I was thinking about it (we do a lot of thinking, as you can see), and while I don't really remember how the conversation that ruined Steve's reputation went, I can imagine it was something like this: "Your step-dad came in here and said you were just too shy to come ask us to fix things in your apartment, and was talking about how timid you are, and really making you seem like completely different people." "What? Oh, don't listen to him--he doesn't know what he's talking about." The last comment would have been spurred on by the fact that we do think Steve doesn't really pay attention to what we're really like, and it really seems like a normal reaction. So while it doesn't seem like there was any malice involved, I can see where it would cause problems for him. But I do agree that the way they said he was talking to us doesn't seem to really match our idea of what we're like, so I'm not entirely sure how to go about fixing the problem. I'd imagine it would normally go something like, "We've been told we're supposed to tell you that Steve's not as bad as we seem to have made him out to be," but somehow we don't think that's quite what he wants. Oh well.
My visiting teacher called and we talked for a long time about stuff. She really likes I Hate You More Than Anyone (we lent her a copy last Monday), which is awesome because now we're finally not the only people we know who know about it.
And! our CDs finally came today, but we haven't opened them yet because we've been busy all day. We were supposed to meet with the Bishop at Family Home Evening tonight, too, but I'm not sure we're going to make it. Former visiting teacher offered to take us yesterday, but we turned the offer down, because sometimes FHE really doesn't help, especially when they have sugar-free popsicles, blech. I am a little curious as to what kind of "healthy" snacks we might have this time, though. I did call former VT to see if we could take her up on the offer of a ride after all, but I got her voice mail. And I'm not all that eager to go, so I didn't try that hard. Maybe we can talk to the Bishop on Sunday.
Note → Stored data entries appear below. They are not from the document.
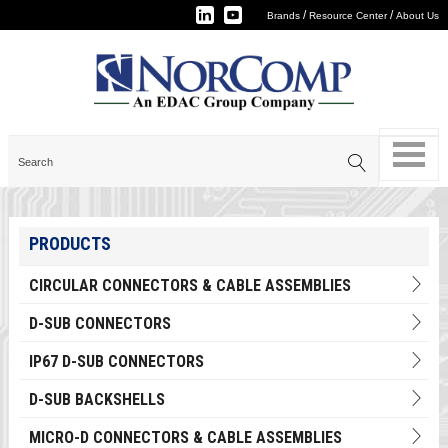
/
/
Brands
Resource Center
About Us
PRODUCTS
CIRCULAR CONNECTORS & CABLE ASSEMBLIES
D-SUB CONNECTORS
IP67 D-SUB CONNECTORS
D-SUB BACKSHELLS
MICRO-D CONNECTORS & CABLE ASSEMBLIES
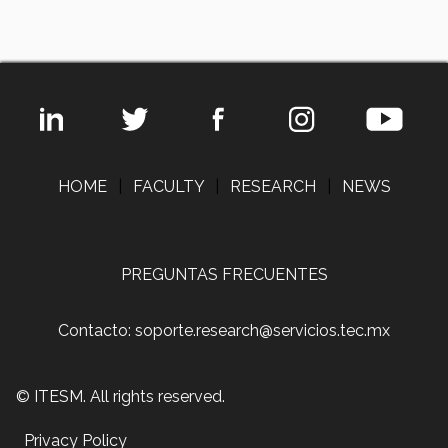
HOME
|
FACULTY
|
RESEARCH
|
NEWS
PREGUNTAS FRECUENTES
Contacto: soporte.research@servicios.tec.mx
© ITESM. All rights reserved.
Privacy Policy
Hm, for all the fun we had today, I feel like I don't have much to talk about. Come to think of it, most of the "fun" was looking up flowers. I put quotes around it, but it actually was pretty interesting, especially when we actually found stuff. We even found out what kind of camellia we had growing by the apartment we lived in in elementary school. It was really neat.
Today I'm thankful for getting shiny (I assume) new CDs, having a copy of Darby O'Gill and the Little People (it was one of our favorite movies when we were little, despite being terrified by the banshee (Athena: I guess it was our Higurashi of when we were seven); I hope it's still entertaining), fun phone calls, people reading Sekaichi, and knowing more flower names than tulips and sunflowers.